Corresponding to the same complex [sic] of empirical data, there may be several theories... As an example, a case of general interest is available in the province of biology, in the Darwinian theory of species by selection in the struggle for existence, and in the theory of development which is based on the hypothesis of the hereditary transmission of acquired characters. We have another instance of far-reaching agreement between the deductions from two theories in Newtonian mechanics on the one hand, and on the general theory of relativity on the other…..”

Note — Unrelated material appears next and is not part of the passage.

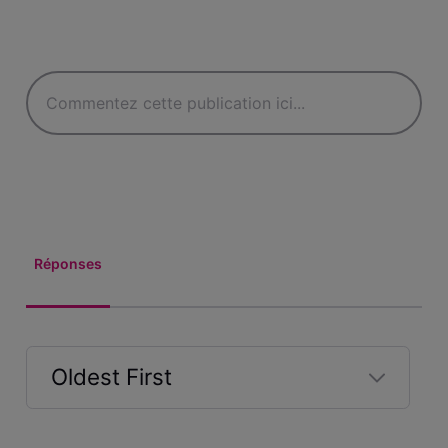
Réponses
Oldest First
Selected
Oldest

Validation of the Canonical Biomarker Chee

Our method of attack on validation of the canonical biomarker Chee began with a closer look into the EM component of Chee, χ^EM. Chee is likely miniscule in magnitude in view of the difficulties encountered by the large China team working over two decades [20]. Its frequency should be below 200 Hz as it is the vectorial sum of emissions from a cluster of neurons, each of which emit EM signals within 0.1-200 Hz and since the human body per se contains no nonlinear materials to cause frequency multiplying. And luck was also on our side as our 1992 HP two-channel oscilloscope 5420A covered the frequency range of DC (0 Hz) to 500 MHz. (Most oscilloscopes produced before 2000 cover frequencies no lower than 10 MHz, 1 MHz, or several KHz).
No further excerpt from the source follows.